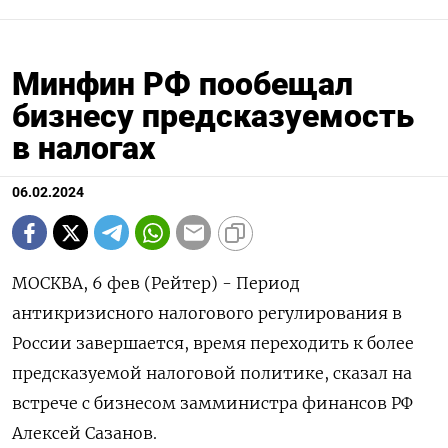
Минфин РФ пообещал
бизнесу предсказуемость
в налогах
06.02.2024
МОСКВА, 6 фев (Рейтер) - Период
антикризисного налогового регулирования в
России завершается, время переходить к более
предсказуемой налоговой политике, сказал на
встрече с бизнесом замминистра финансов РФ
Алексей Сазанов.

==========

▸ What to do
An exact reproduction of every record above is required, with no pictures included.

▸ Result for this exercise
Минфин РФ пообещал
бизнесу предсказуемость
в налогах
06.02.2024
МОСКВА, 6 фев (Рейтер) - Период
антикризисного налогового регулирования в
России завершается, время переходить к более
предсказуемой налоговой политике, сказал на
встрече с бизнесом замминистра финансов РФ
Алексей Сазанов.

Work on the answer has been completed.